Wundt: While not being credited for founding Völkerpsychologie, Wilhelm Wundt is generally considered to be the face of the field. Wundt, a prominent German experimental psychologist, adapted many of the ideas of Lazarus and Steinthal and shaped them into what Völkerpsychologie has become known as in current times. Wundt hoped to establish a theory through his work that would provide insight into how cultures come to be, beginning with the early processes of their development and ending with the differentiation that exists between various types of cultures. Working on the ideas of Lazarus and Steinthal, Wundt also redefined Völkerpsycholgie’s scope as pertaining to language, mythology (arts, myths, and religion), and the moral system (law and culture). Though his work and ideas as an experimental psychologist have often been criticized as being too constricted, Wundt’s approach to Völkerpsychologie is perceived as having a much broader basis. Additionally, much of Wundt’s work as a psychologist is comprised in Völkerpsychologie.

Chamberlain: Houston Stewart Chamberlain was a conservative English author whose criticism of Völkerpsychologie led to development and changes within Völkerpsychologie itself. Amongst his criticisms, Chamberlain asserted that Völkerpsychologie had become a “mess” of a field, and that much of Völkerpsychologie’s shortcomings can be placed on its proponents, including Lazarus, Steinthal, and Wundt. As a result, Volkerpsychologie’s approach became twofold: a conceptual, theoretical approach, and an applied approach. Under Wundt and his predecessors, Völkerpsychologie was known for using a theoretical approach. Over time, however, an applied approach, or “differentielle Völkerpsychologie”, emerged. Differentielle Völkerpsychologie has been commonly used as an instrument for political goals, particularly in post-World War I Germany. Ernst Bergmann, a German philosopher and supporter of the Nazi party, believed that the German government should start utilizing Völkerpsychologie as a legitimate scientific field of study, stating that Germany’s “lack of psychological knowledge of other races” may again prove to be a major variable in deciding whether a war will be won or lost. Because of its connection with post-World War I Germany, Völkerpsychologie and its use have been repeatedly linked with the Nazi party.

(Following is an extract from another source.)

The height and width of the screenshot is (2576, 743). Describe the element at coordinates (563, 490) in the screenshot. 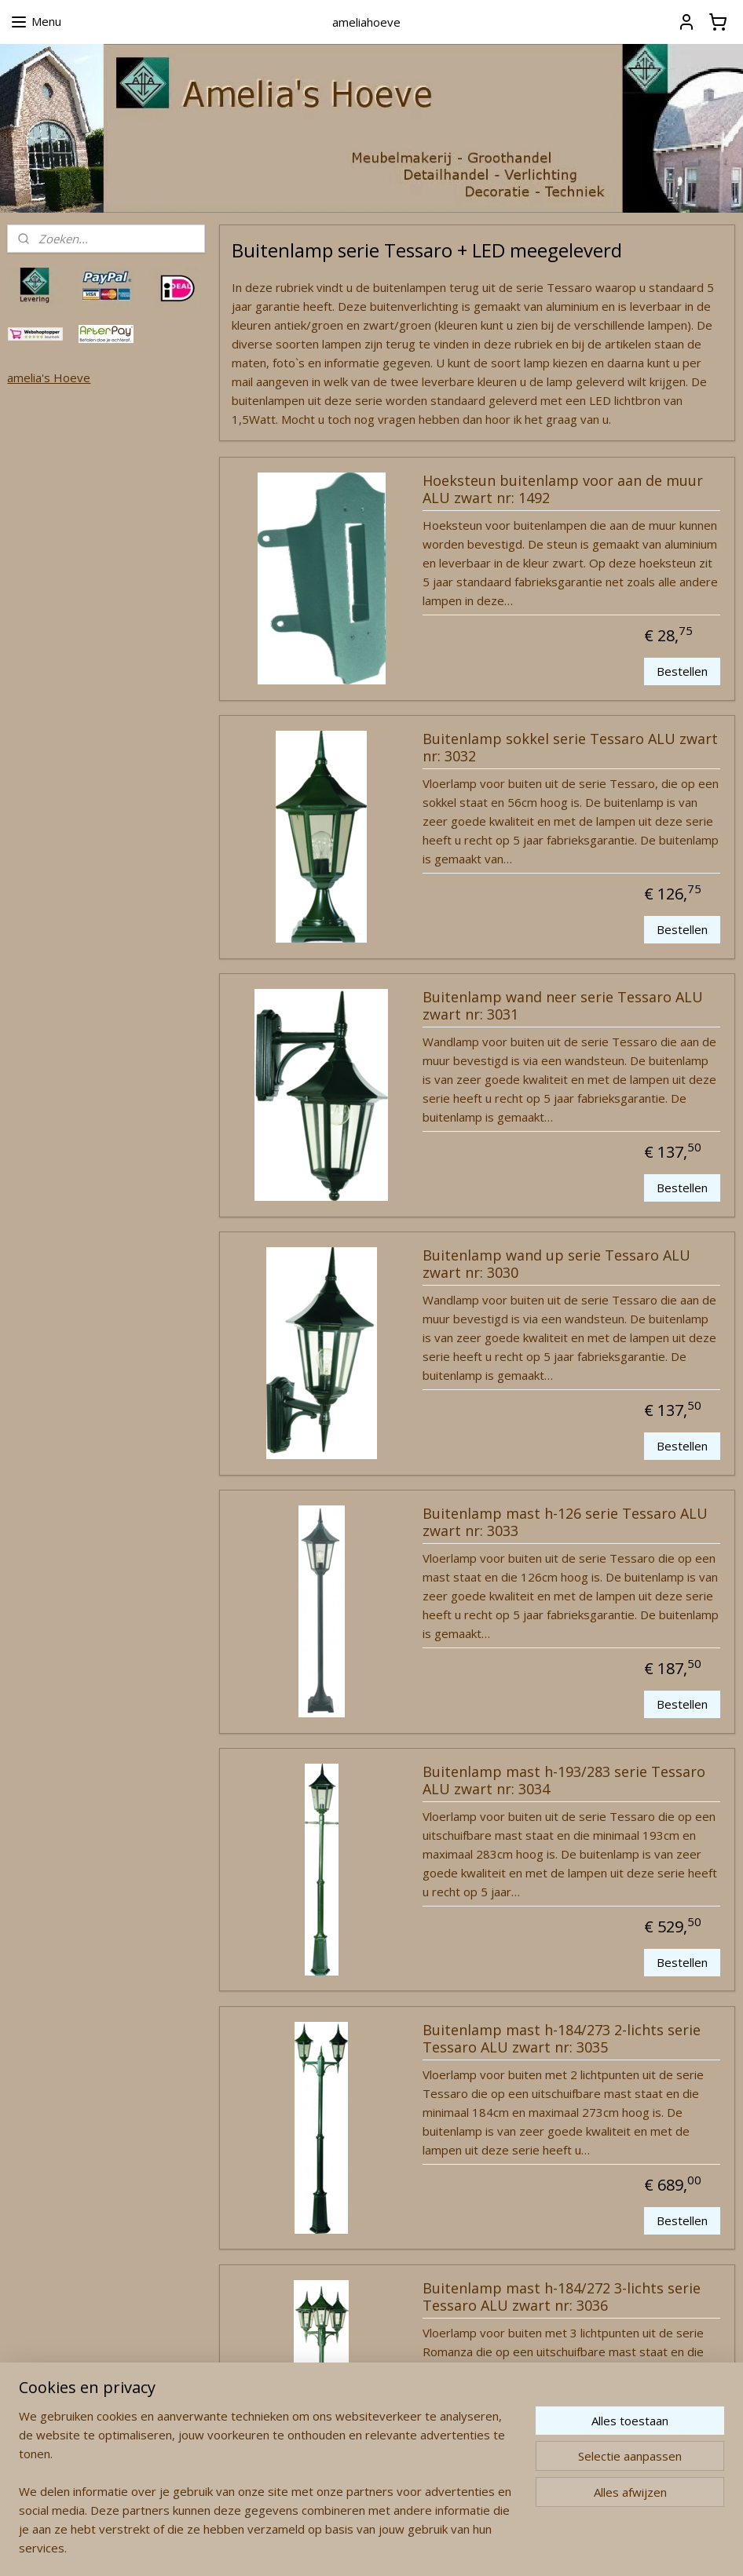 I see `Hoeksteun buitenlamp voor aan de muur ALU zwart nr: 1492` at that location.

== Current-day Völkerpsychologie ==

Völkerpsychologie, or roughly translated "folk psychology" (not to be confused with the English term folk psychology or common sense psychology), has a very mixed view in the world in the present day. The author of The Mind of the Nation, Egbert Klautke, admitted to having a stereotypical view of Völkerpsychologie. He stated that when he first started researching for his book he had the general view of Völkerpsychologie as an attempt to present national stereotypes as academic research and he was suspicious of its nationalist agenda and racist undertones. He also considered it mainly a German viewpoint. After completing his book his view changed. He had a much more sympathetic view of the attempts that Lazarus, Steinthal, and Wundt made. Even though it had flaws and shortcomings, Völkerpsychologie was a serious and honorable attempt to introduce a social science in the university setting. In doing this, they helped influence people in pioneering the social sciences all around the world. Another important thing that leads to the decline of Völkerpsychologie was the Nazis. The general weaknesses of "folk psychology" helped its decline, but mainly it was the idea that Völkerpsychologie was a part of the Nazi thinking. By the 1960s, the term itself had become a taboo work in the social sciences.

German anthropologist Andreas Vonderach released his book Völkerpsychologie. Was uns unterscheidet in 2014, covering the classic research and modern-day approaches like global marketing and genetics.